Considering the foregoing, the juvenile court’s September 15, 2014 judgment is affirmed.

AFFIRMED

. Although Ms. Jones, in proper person, now asserts arguments relative to the propriety of the child support awarded on July 16, 2012, she did not timely seek review of that ruling, and that ruling is now a final judgment. We are therefore precluded from addressing any assignment of error relating to the originally imposed child support award.

. Since 2010, Ms.
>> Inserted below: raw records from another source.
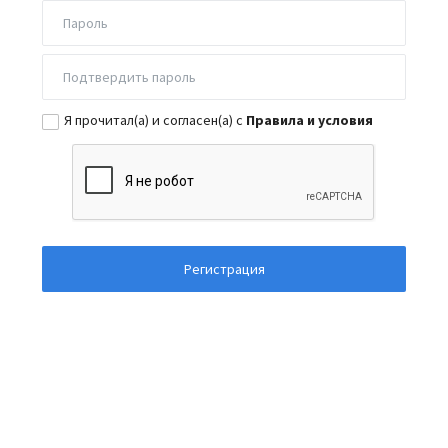
Я прочитал(а) и согласен(а) с
Правила и условия
Регистрация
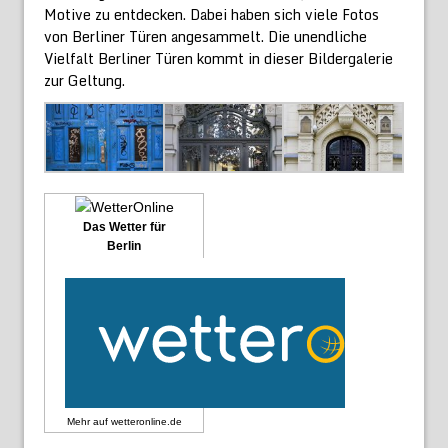
Motive zu entdecken. Dabei haben sich viele Fotos
von Berliner Türen angesammelt. Die unendliche
Vielfalt Berliner Türen kommt in dieser Bildergalerie
zur Geltung.
Das Wetter für
Berlin
Mehr auf
wetteronline.de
Jones was consistently enrolled at Loyola University New Orleans in pursuit of a Masters of Science in Nursing while employed by the Louisiana Department of Health and Hospitals. Upon completion of that degree in December 2012, Ms. Jones was accepted into and is currently in pursuit of a Doctors of Nursing Practice degree, also at Loyola University New Orleans. Ms. Jones’ retirement was effective January 4, 2014.